**What to work on:**
Because the copy must hold no pictures, return the data below with all of its words intact.

☆ ☆ ☆ ☆ ☆ ☆ ☆

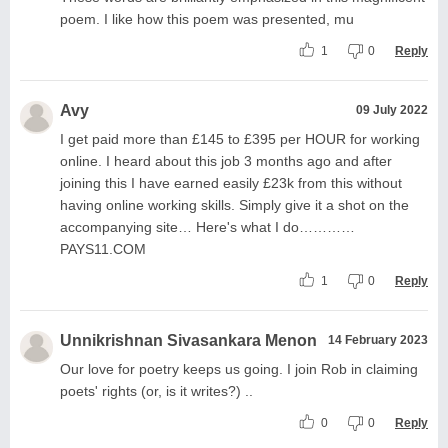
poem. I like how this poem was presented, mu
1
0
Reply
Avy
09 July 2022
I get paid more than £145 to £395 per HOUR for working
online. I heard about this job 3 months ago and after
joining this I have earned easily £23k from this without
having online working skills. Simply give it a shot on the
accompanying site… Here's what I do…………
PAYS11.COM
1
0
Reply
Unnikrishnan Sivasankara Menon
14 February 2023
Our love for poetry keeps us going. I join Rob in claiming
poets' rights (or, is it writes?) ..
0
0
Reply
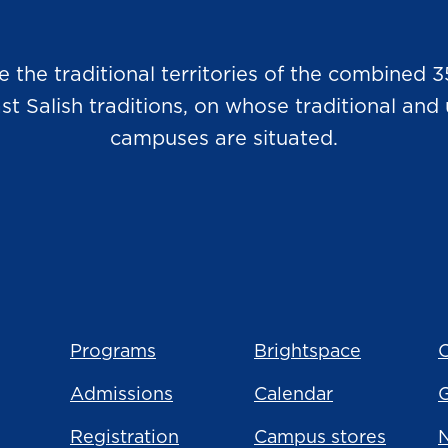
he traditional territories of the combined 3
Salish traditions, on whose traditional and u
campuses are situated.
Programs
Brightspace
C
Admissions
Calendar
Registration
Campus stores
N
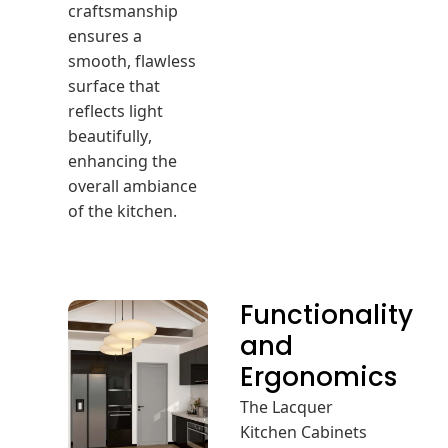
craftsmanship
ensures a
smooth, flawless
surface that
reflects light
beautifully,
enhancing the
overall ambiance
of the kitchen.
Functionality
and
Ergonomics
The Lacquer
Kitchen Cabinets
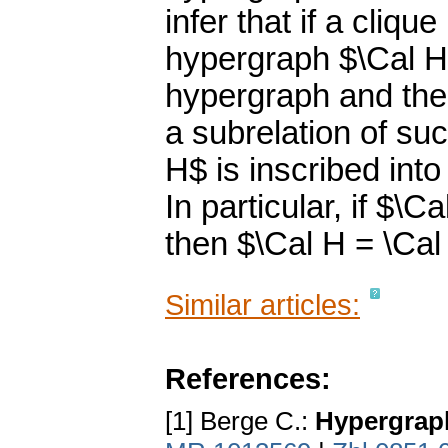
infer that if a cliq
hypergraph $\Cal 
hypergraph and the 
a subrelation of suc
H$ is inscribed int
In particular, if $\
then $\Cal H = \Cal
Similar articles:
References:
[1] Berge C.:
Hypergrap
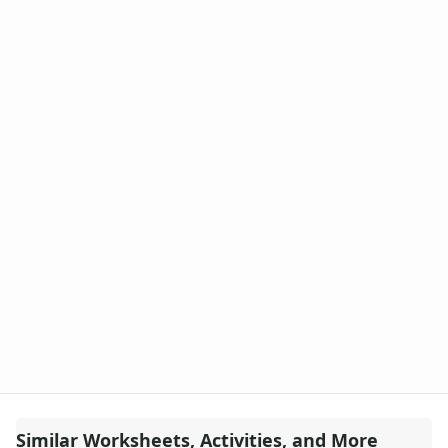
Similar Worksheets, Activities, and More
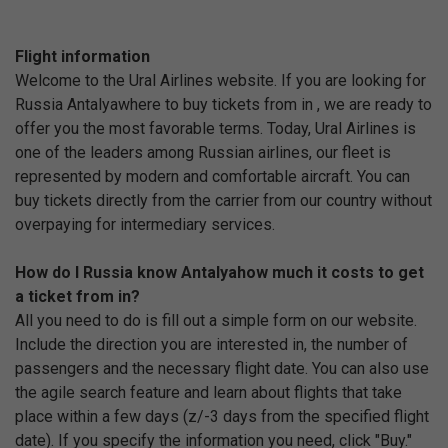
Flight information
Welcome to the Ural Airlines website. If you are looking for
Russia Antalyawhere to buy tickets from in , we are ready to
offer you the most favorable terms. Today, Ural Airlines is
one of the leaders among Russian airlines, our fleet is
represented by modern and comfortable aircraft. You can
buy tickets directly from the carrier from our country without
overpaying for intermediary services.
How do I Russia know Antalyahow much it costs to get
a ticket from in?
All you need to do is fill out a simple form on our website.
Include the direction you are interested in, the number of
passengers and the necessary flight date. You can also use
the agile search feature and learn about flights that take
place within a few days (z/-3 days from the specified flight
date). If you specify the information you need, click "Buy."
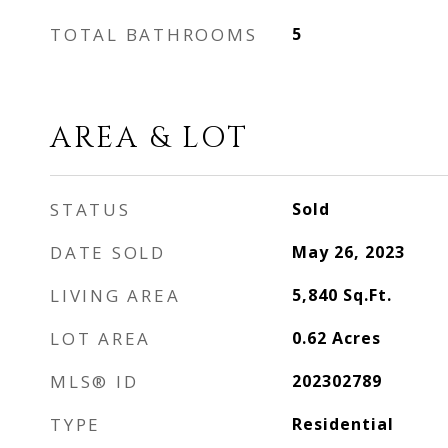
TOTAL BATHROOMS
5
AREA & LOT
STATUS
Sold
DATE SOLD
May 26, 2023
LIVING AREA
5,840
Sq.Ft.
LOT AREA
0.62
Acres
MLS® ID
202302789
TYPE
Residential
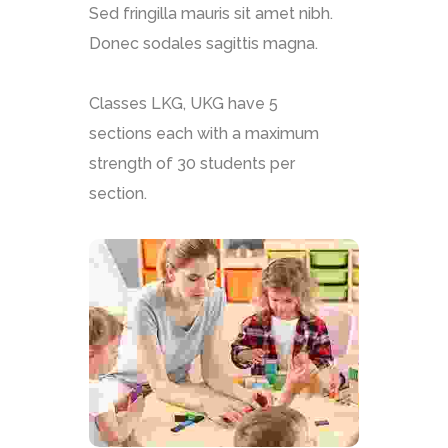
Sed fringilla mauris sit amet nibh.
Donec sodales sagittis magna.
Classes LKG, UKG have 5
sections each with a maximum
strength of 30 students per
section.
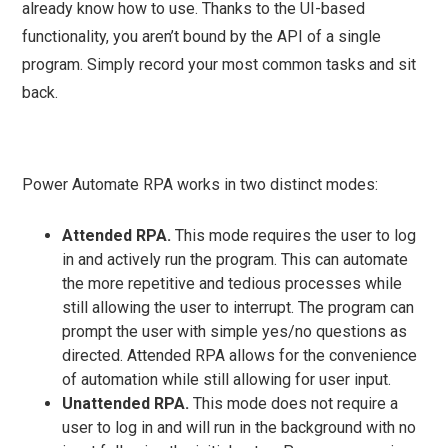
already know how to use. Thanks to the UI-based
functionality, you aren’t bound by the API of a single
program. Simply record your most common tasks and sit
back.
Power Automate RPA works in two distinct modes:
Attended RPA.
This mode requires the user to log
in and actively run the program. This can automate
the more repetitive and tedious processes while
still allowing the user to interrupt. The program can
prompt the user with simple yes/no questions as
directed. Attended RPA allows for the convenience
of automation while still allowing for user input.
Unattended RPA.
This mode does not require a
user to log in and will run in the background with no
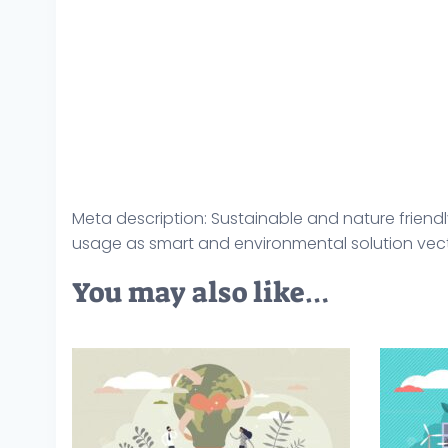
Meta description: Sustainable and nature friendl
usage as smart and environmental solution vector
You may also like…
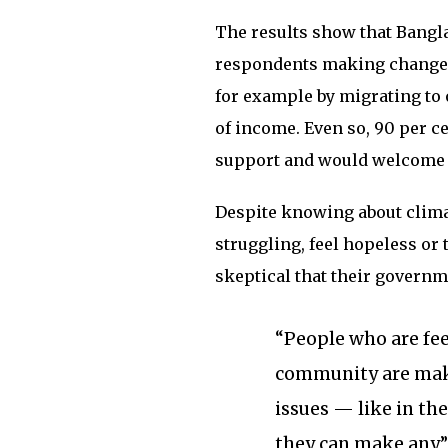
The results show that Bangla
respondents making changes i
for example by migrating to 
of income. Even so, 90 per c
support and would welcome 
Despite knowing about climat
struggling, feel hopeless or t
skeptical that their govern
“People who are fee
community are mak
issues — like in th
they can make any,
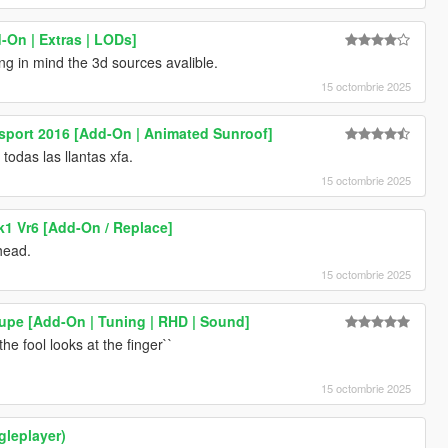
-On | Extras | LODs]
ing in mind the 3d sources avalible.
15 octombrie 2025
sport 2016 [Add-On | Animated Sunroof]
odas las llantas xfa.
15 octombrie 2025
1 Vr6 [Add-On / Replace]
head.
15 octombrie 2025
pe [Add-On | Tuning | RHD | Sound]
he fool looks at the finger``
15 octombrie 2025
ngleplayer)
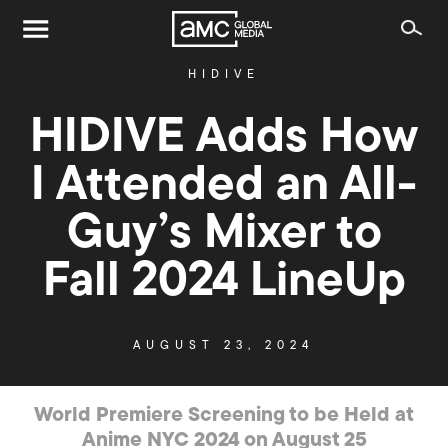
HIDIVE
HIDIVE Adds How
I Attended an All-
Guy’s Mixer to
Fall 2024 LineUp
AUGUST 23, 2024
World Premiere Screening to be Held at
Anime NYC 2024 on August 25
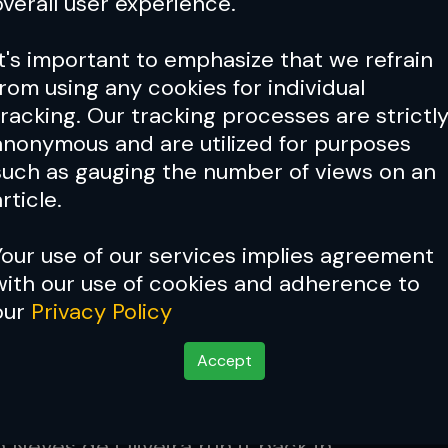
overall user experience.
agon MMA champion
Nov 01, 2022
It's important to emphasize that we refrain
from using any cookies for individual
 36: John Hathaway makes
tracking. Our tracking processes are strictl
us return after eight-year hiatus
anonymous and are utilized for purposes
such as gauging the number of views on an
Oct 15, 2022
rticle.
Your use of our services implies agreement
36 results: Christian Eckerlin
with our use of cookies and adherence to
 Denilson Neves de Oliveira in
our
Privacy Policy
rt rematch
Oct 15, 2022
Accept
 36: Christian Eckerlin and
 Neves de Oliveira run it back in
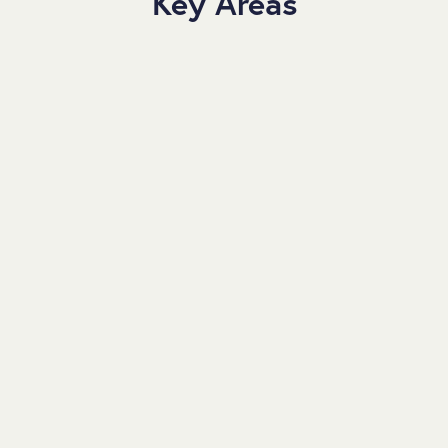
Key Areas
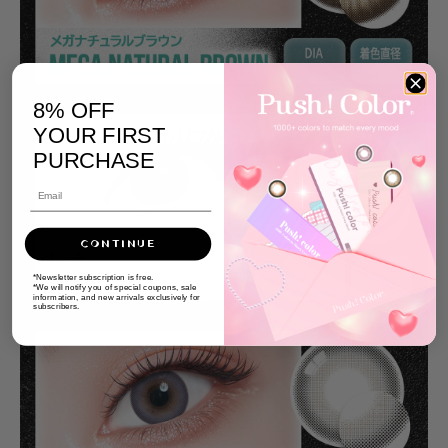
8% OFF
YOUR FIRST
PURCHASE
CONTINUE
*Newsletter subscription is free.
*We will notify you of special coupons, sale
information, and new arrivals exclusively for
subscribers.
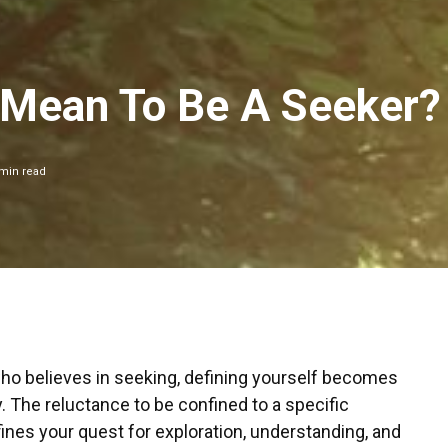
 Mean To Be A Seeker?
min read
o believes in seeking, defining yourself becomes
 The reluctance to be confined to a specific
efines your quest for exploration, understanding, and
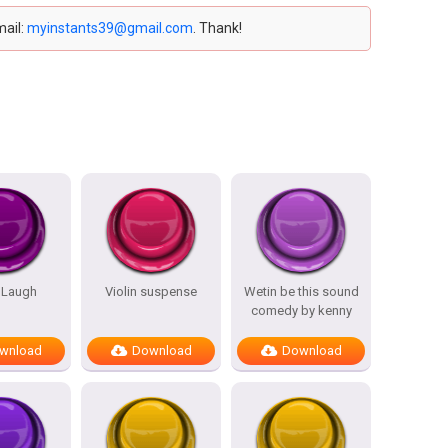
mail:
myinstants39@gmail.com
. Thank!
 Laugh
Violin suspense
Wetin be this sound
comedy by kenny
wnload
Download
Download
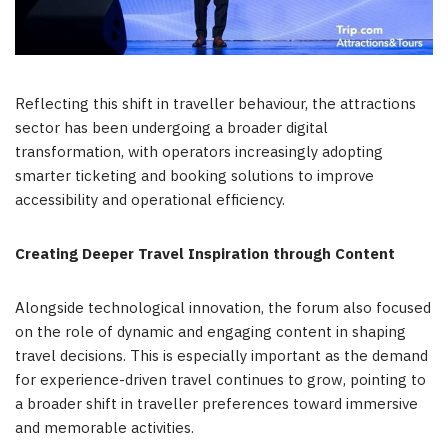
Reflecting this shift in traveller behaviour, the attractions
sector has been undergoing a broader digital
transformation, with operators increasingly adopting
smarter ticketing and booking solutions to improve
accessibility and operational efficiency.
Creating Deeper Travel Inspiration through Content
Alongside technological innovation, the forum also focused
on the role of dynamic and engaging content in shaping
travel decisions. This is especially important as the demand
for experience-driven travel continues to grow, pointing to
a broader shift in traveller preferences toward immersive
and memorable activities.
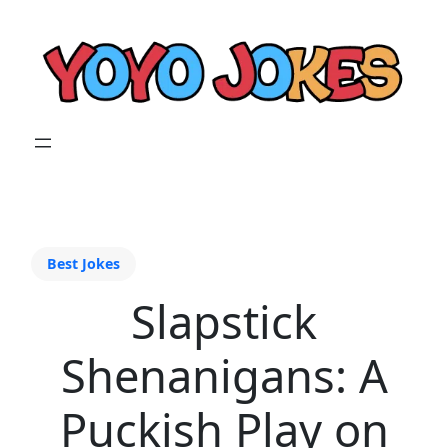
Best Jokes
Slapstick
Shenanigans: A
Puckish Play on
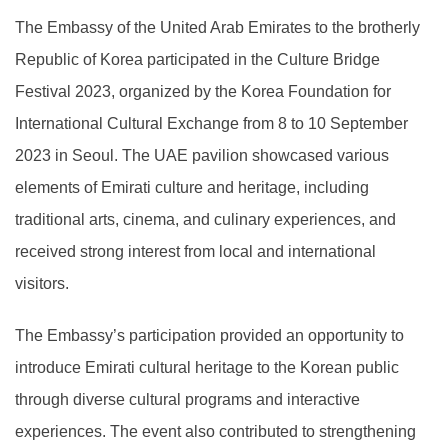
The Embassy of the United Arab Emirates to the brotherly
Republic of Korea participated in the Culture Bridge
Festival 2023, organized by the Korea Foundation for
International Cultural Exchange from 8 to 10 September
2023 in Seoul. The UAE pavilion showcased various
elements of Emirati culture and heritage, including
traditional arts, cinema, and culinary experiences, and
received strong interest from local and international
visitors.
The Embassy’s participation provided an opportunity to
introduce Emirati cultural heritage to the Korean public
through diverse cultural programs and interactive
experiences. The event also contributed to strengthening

☆ ☆ ☆ ☆ ☆ ☆ ☆

**Task result:**
poem. I like how this poem was presented, mu
1
0
Reply
Avy
09 July 2022
I get paid more than £145 to £395 per HOUR for working
online. I heard about this job 3 months ago and after
joining this I have earned easily £23k from this without
having online working skills. Simply give it a shot on the
accompanying site… Here's what I do…………
PAYS11.COM
1
0
Reply
Unnikrishnan Sivasankara Menon
14 February 2023
Our love for poetry keeps us going. I join Rob in claiming
poets' rights (or, is it writes?) ..
0
0
Reply
he traditional territories of the combined 3
Salish traditions, on whose traditional and u
campuses are situated.
Programs
Brightspace
C
Admissions
Calendar
Registration
Campus stores
N
craftsmanship
ensures a
smooth, flawless
surface that
reflects light
beautifully,
enhancing the
overall ambiance
of the kitchen.
Functionality
and
Ergonomics
The Lacquer
Kitchen Cabinets
infer that if a cliq
hypergraph $\Cal 
hypergraph and the 
a subrelation of suc
H$ is inscribed int
In particular, if $\
then $\Cal H = \Cal
Similar articles:
References:
[1] Berge C.:
Hypergrap
Similar Worksheets, Activities, and More
Flight information
Welcome to the Ural Airlines website. If you are looking for
Russia Antalyawhere to buy tickets from in , we are ready to
offer you the most favorable terms. Today, Ural Airlines is
one of the leaders among Russian airlines, our fleet is
represented by modern and comfortable aircraft. You can
buy tickets directly from the carrier from our country without
overpaying for intermediary services.
How do I Russia know Antalyahow much it costs to get
a ticket from in?
All you need to do is fill out a simple form on our website.
Include the direction you are interested in, the number of
passengers and the necessary flight date. You can also use
the agile search feature and learn about flights that take
place within a few days (z/-3 days from the specified flight
date). If you specify the information you need, click "Buy."
TOTAL BATHROOMS
5
AREA & LOT
STATUS
Sold
DATE SOLD
May 26, 2023
LIVING AREA
5,840
Sq.Ft.
LOT AREA
0.62
Acres
MLS® ID
202302789
TYPE
Residential
Sed fringilla mauris sit amet nibh.
Donec sodales sagittis magna.
Classes LKG, UKG have 5
sections each with a maximum
strength of 30 students per
section.
already know how to use. Thanks to the UI-based
functionality, you aren’t bound by the API of a single
program. Simply record your most common tasks and sit
back.
Power Automate RPA works in two distinct modes:
Attended RPA.
This mode requires the user to log
in and actively run the program. This can automate
the more repetitive and tedious processes while
still allowing the user to interrupt. The program can
prompt the user with simple yes/no questions as
directed. Attended RPA allows for the convenience
of automation while still allowing for user input.
Unattended RPA.
This mode does not require a
user to log in and will run in the background with no
Meta description: Sustainable and nature friendl
usage as smart and environmental solution vector
You may also like…
The results show that Bangla
respondents making changes i
for example by migrating to 
of income. Even so, 90 per c
support and would welcome 
Despite knowing about climat
struggling, feel hopeless or t
skeptical that their govern
“People who are fee
community are mak
issues — like in th
they can make any,
-On | Extras | LODs]
ing in mind the 3d sources avalible.
15 octombrie 2025
sport 2016 [Add-On | Animated Sunroof]
odas las llantas xfa.
15 octombrie 2025
1 Vr6 [Add-On / Replace]
head.
15 octombrie 2025
pe [Add-On | Tuning | RHD | Sound]
he fool looks at the finger``
15 octombrie 2025
ngleplayer)
HIDIVE
HIDIVE Adds How
I Attended an All-
Guy’s Mixer to
Fall 2024 LineUp
AUGUST 23, 2024
World Premiere Screening to be Held at
Anime NYC 2024 on August 25
overall user experience.
agon MMA champion
Nov 01, 2022
It's important to emphasize that we refrain
from using any cookies for individual
 36: John Hathaway makes
tracking. Our tracking processes are strictl
us return after eight-year hiatus
anonymous and are utilized for purposes
such as gauging the number of views on an
Oct 15, 2022
rticle.
Your use of our services implies agreement
36 results: Christian Eckerlin
with our use of cookies and adherence to
 Denilson Neves de Oliveira in
our
Privacy Policy
rt rematch
Oct 15, 2022
Accept
 36: Christian Eckerlin and
 Neves de Oliveira run it back in
Key Areas
8% OFF
YOUR FIRST
PURCHASE
CONTINUE
*Newsletter subscription is free.
*We will notify you of special coupons, sale
information, and new arrivals exclusively for
subscribers.
 Mean To Be A Seeker?
min read
o believes in seeking, defining yourself becomes
 The reluctance to be confined to a specific
efines your quest for exploration, understanding, and
mail:
myinstants39@gmail.com
. Thank!
 Laugh
Violin suspense
Wetin be this sound
comedy by kenny
wnload
Download
Download
Reflecting this shift in traveller behaviour, the attractions
sector has been undergoing a broader digital
transformation, with operators increasingly adopting
smarter ticketing and booking solutions to improve
accessibility and operational efficiency.
Creating Deeper Travel Inspiration through Content
Alongside technological innovation, the forum also focused
on the role of dynamic and engaging content in shaping
travel decisions. This is especially important as the demand
for experience-driven travel continues to grow, pointing to
a broader shift in traveller preferences toward immersive
and memorable activities.
Best Jokes
Slapstick
Shenanigans: A
Puckish Play on
The Embassy of the United Arab Emirates to the brotherly
Republic of Korea participated in the Culture Bridge
Festival 2023, organized by the Korea Foundation for
International Cultural Exchange from 8 to 10 September
2023 in Seoul. The UAE pavilion showcased various
elements of Emirati culture and heritage, including
traditional arts, cinema, and culinary experiences, and
received strong interest from local and international
visitors.
The Embassy’s participation provided an opportunity to
introduce Emirati cultural heritage to the Korean public
through diverse cultural programs and interactive
experiences. The event also contributed to strengthening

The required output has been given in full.